Open source software security

Internet Information Discovery and Retention

30 November -0001

Most people assume that while online they remain relatively anonymous. While this is a pleasant myth, it is just that, a myth. Whenever you connect to the internet you leave traces behind. Unless you take active measures to erase your electronic footprints, you can be tracked, and not just to your IP address, but to your street address.

When you utilize your computer to access the internet your connection is generally routed from your computer to your ISP and then on to the greater internet network. All of the routers that handle these connections are capable of logging the route that your requests make and any information sent in return. Much of this logging is necessary for the proper function of networking traffic, but it can also be used to monitor connections. Even though your specific IP address might change from connection to connection, it is possible to monitor unique computers through the use of MAC addresses. MAC addresses are strictly controlled by network card manufacturers and each card should have a unique address. While it is possible to spoof this address, it is difficult.

Assuming you wish to find information about a specific person rather than ensure your own anonymity there are several common places to search for information. The easiest is to simply run a web search through common search engines for the person's proper name. This often leads to a wealth of information cached in various corners of the internet. Keep an eye out of any additional identifying information, such as an email address, that you could utilize for further searches. For instance, if you find someone's email address you might be able to uncover posts to blogs or newsgroups that are identified only by the postser's email address. It turns out email addresses are quite good as unique identifiers since email addresses must be unique (i.e. there can't be two john.smith@hotmail.com addresses). Addresses are also useful for searching since you can sometimes uncover information on real estate transactions or even rental agencies that could have more information.

One way to find information about someone is to use 'Member Profile' areas of the large e-mail services. Yahoo! has an excellent profile on all their members, but all the services, from Excite to Hotmail display personal information to the inquisitive if you are not careful when you sign up for these services. The easiest way to avoid giving away personal information online is to develop a dossier on a fake identity that you use whenever you give personal information online.

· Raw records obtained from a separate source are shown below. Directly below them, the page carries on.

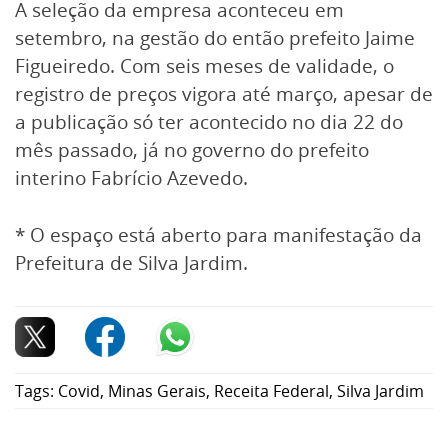
A seleção da empresa aconteceu em
setembro, na gestão do então prefeito Jaime
Figueiredo. Com seis meses de validade, o
registro de preços vigora até março, apesar de
a publicação só ter acontecido no dia 22 do
mês passado, já no governo do prefeito
interino Fabrício Azevedo.
* O espaço está aberto para manifestação da
Prefeitura de Silva Jardim.
Tags:
Covid
,
Minas Gerais
,
Receita Federal
,
Silva Jardim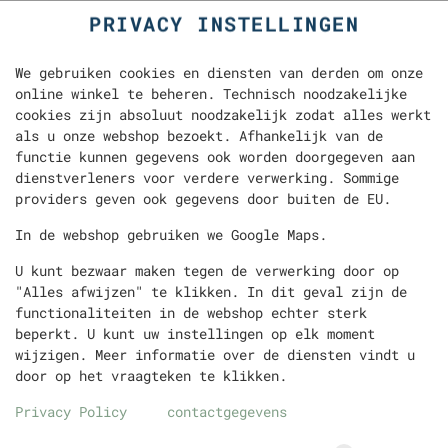
PRIVACY INSTELLINGEN
We gebruiken cookies en diensten van derden om onze
online winkel te beheren. Technisch noodzakelijke
cookies zijn absoluut noodzakelijk zodat alles werkt
als u onze webshop bezoekt. Afhankelijk van de
functie kunnen gegevens ook worden doorgegeven aan
dienstverleners voor verdere verwerking. Sommige
providers geven ook gegevens door buiten de EU.
DÜRÜM DÖNER KAAS KALF
In de webshop gebruiken we Google Maps.
U kunt bezwaar maken tegen de verwerking door op
"Alles afwijzen" te klikken. In dit geval zijn de
functionaliteiten in de webshop echter sterk
beperkt. U kunt uw instellingen op elk moment
wijzigen. Meer informatie over de diensten vindt u
door op het vraagteken te klikken.
Privacy Policy
contactgegevens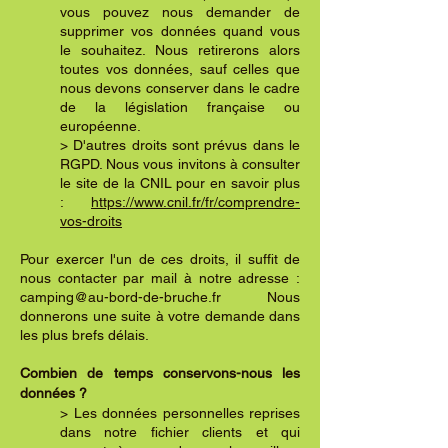
vous pouvez nous demander de
supprimer vos données quand vous
le souhaitez. Nous retirerons alors
toutes vos données, sauf celles que
nous devons conserver dans le cadre
de la législation française ou
européenne.
> D'autres droits sont prévus dans le
RGPD. Nous vous invitons à consulter
le site de la CNIL pour en savoir plus
:
https://www.cnil.fr/fr/comprendre-
vos-droits
Pour exercer l'un de ces droits, il suffit de
nous contacter par mail à notre adresse :
camping@au-bord-de-bruche.fr
Nous
donnerons une suite à votre demande dans
les plus brefs délais.
Combien de temps conservons-nous les
données ?
> Les données personnelles reprises
dans notre fichier clients et qui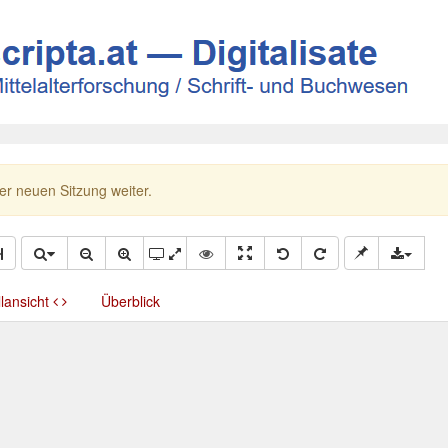
ner neuen Sitzung weiter.
llansicht
Überblick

One of the other most helpful information services online is Network Solutions' whois look up (http://www.networksolutions.com/cgi-bin/whois/whois). This service has exposed more spammers and website owners than I care to think about. Network Solutions conveniently provides addresses and phone numbers to anyone online. I used to think it would be easy to provide fake information here, but when you register a domain you must have a valid address to receive materials for signature, etc. The only way to anonymize this information is to rent a mailbox from a service such as MailBoxes Etc.

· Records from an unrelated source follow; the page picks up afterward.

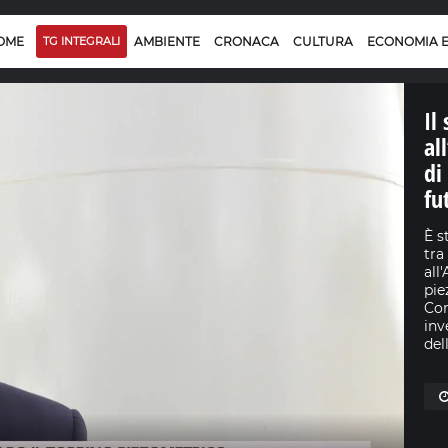
OME
TG INTEGRALI
AMBIENTE
CRONACA
CULTURA
ECONOMIA 
Il
al
di
fu
È s
tra
all
pie
Con
inv
del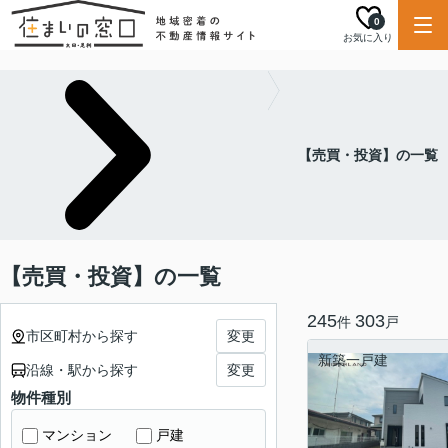
0
お気に入り
【売買・投資】の一覧
【売買・投資】の一覧
245
303
件
戸
市区町村から探す
変更
新築一戸建
沿線・駅から探す
変更
物件種別
マンション
戸建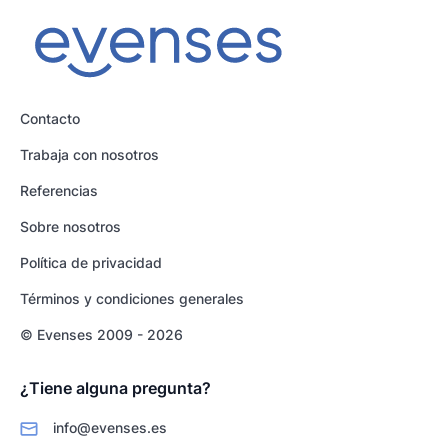
Contacto
Trabaja con nosotros
Referencias
Sobre nosotros
Política de privacidad
Términos y condiciones generales
© Evenses 2009 - 2026
¿Tiene alguna pregunta?
info@evenses.es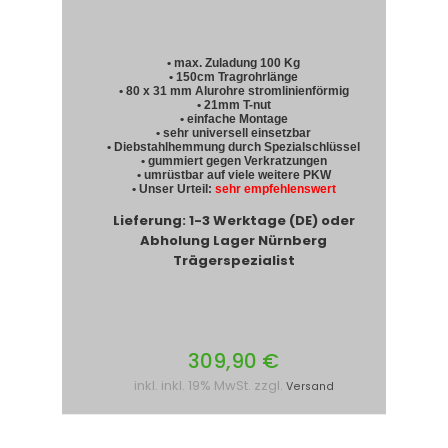
• max. Zuladung 100 Kg
• 150cm Tragrohrlänge
• 80 x 31 mm Alurohre stromlinienförmig
• 21mm T-nut
• einfache Montage
• sehr universell einsetzbar
• Diebstahlhemmung durch Spezialschlüssel
• gummiert gegen Verkratzungen
• umrüstbar auf viele weitere PKW
• Unser Urteil:
sehr empfehlenswert
Lieferung: 1-3 Werktage (DE) oder
Abholung Lager Nürnberg
Trägerspezialist
309,90 €
inkl. inkl. 19% MwSt. zzgl.
Versand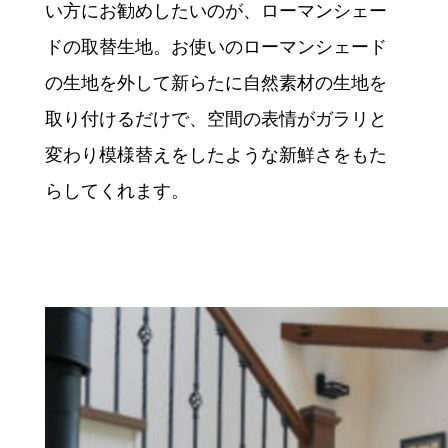
い方にお勧めしたいのが、ローマンシェー
ドの取替生地。お使いのローマンシェード
の生地を外して新らたに自然素材の生地を
取り付けるだけで、空間の表情がガラリと
変わり模様替えをしたような新鮮さをもた
らしてくれます。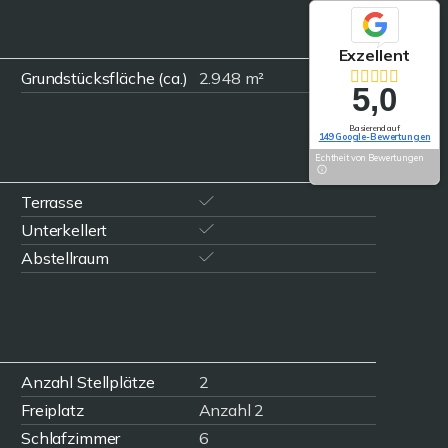
Exzellent
Grundstücksfläche (ca.)
2.948 m²
5,0
Basierend auf
149 Google-Bewertungen
Echtheit von Bewertungen
Terrasse
Unterkellert
Abstellraum
Anzahl Stellplätze
2
Freiplatz
Anzahl 2
Schlafzimmer
6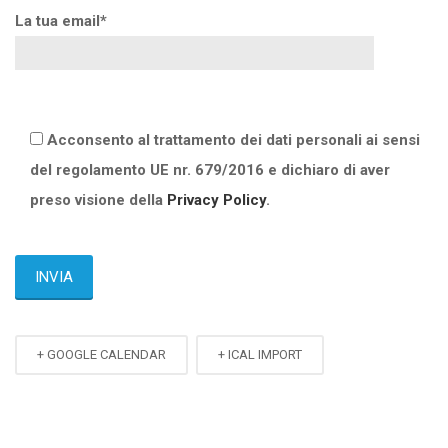
La tua email*
Acconsento al trattamento dei dati personali ai sensi
del regolamento UE nr. 679/2016 e dichiaro di aver
preso visione della
Privacy Policy
.
+ GOOGLE CALENDAR
+ ICAL IMPORT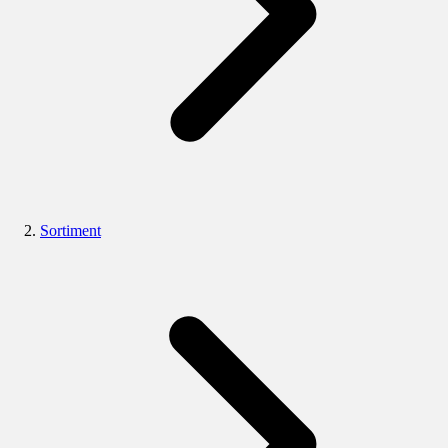
Sortiment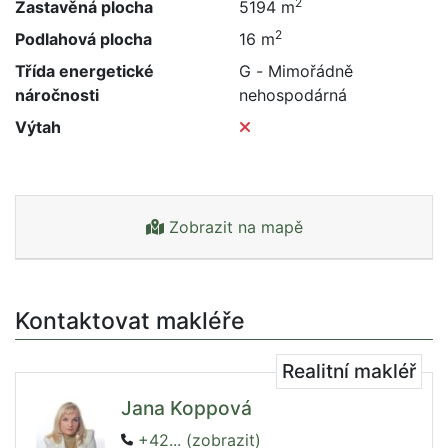
2
Zastavěná plocha
5194 m
2
Podlahová plocha
16 m
Třída energetické
G - Mimořádně
náročnosti
nehospodárná
Výtah
Zobrazit na mapě
Kontaktovat makléře
Realitní makléř
Jana Koppová
+42... (zobrazit)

Unfortunately over time the whois database has begun accepting more bad data. You might also try doing a lookup of a website owner on their domain registrars website. For instance, if you realize that a person you are searching for is associated with a domain that the whois database identifies as being registered by godaddy.com, try searching on godaddy.com's own website to see if you can look up any other information.

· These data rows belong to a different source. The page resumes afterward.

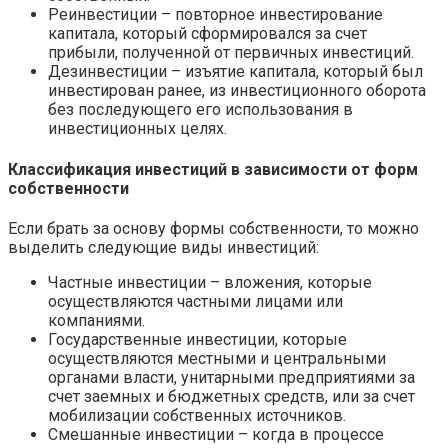
Реинвестиции – повторное инвестирование
капитала, который сформировался за счет
прибыли, полученной от первичных инвестиций.
Дезинвестиции – изъятие капитала, который был
инвестирован ранее, из инвестиционного оборота
без последующего его использования в
инвестиционных целях.
Классификация инвестиций в зависимости от форм
собственности
Если брать за основу формы собственности, то можно
выделить следующие виды инвестиций:
Частные инвестиции – вложения, которые
осуществляются частными лицами или
компаниями.
Государственные инвестиции, которые
осуществляются местными и центральными
органами власти, унитарными предприятиями за
счет заемных и бюджетных средств, или за счет
мобилизации собственных источников.
Смешанные инвестиции – когда в процессе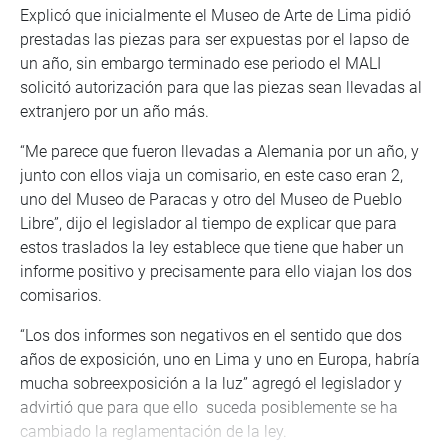
Explicó que inicialmente el Museo de Arte de Lima pidió
prestadas las piezas para ser expuestas por el lapso de
un año, sin embargo terminado ese periodo el MALI
solicitó autorización para que las piezas sean llevadas al
extranjero por un año más.
“Me parece que fueron llevadas a Alemania por un año, y
junto con ellos viaja un comisario, en este caso eran 2,
uno del Museo de Paracas y otro del Museo de Pueblo
Libre”, dijo el legislador al tiempo de explicar que para
estos traslados la ley establece que tiene que haber un
informe positivo y precisamente para ello viajan los dos
comisarios.
“Los dos informes son negativos en el sentido que dos
años de exposición, uno en Lima y uno en Europa, habría
mucha sobreexposición a la luz” agregó el legislador y
advirtió que para que ello suceda posiblemente se ha
cambiado la reglamentación de la ley.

Assuming you can identify an IP address or ISP carrier with a name, utilizing the ARIN database can help you locate the specific location and company carrier responsible for the IP address. ARIN allows you to search their database by IP address and will return all the companies that are responsible for managing that address. This can be extremely useful for locating geographic data associated with an IP address. Often times if you are attempting to locate the original sender of an email, looking through the 'From' field in the email headers will reveal a series of IP addresses to mail servers. Looking up these IP addresses in ARIN can give you a much better sense of where the email actually originated and who might be responsible for sending it.

It is important to remember the digital tracks that we all leave on the internet. Unless you're careful it is very possible to leave all sorts of details behind. Not only that, but often times companies to whom you provide personal information are not always as diligent as they should be in protecting that data. This presents problems beyond your control.

Even beyond the tracks that you leave on the internet, there are traces left on your own machine that serve as a breadcrumb trail to where you've been. Cookies and internet cache all betray your online behavior. Mail clients such as Outlook also store local copies of your email, even if you're browsing an IMAP server. It is important to pay attention to your privacy and security settings in all your internet applications. Some browsers, such as Thunderbird allow for advanced setups that will expunge this sort of data quickly, although without a true wipe the data is probably still recoverable.

If you are interested in anonymizing your internet browsing to further protect your online anonymity I would suggest investigating the Electronic Privacy Information Center for resources that can help to keep your online behavior free from monitoring. Encrypting your email is a good place to start, but the Tor network is the place to look for truly anonymous surfing. There is even a Firefox extension available.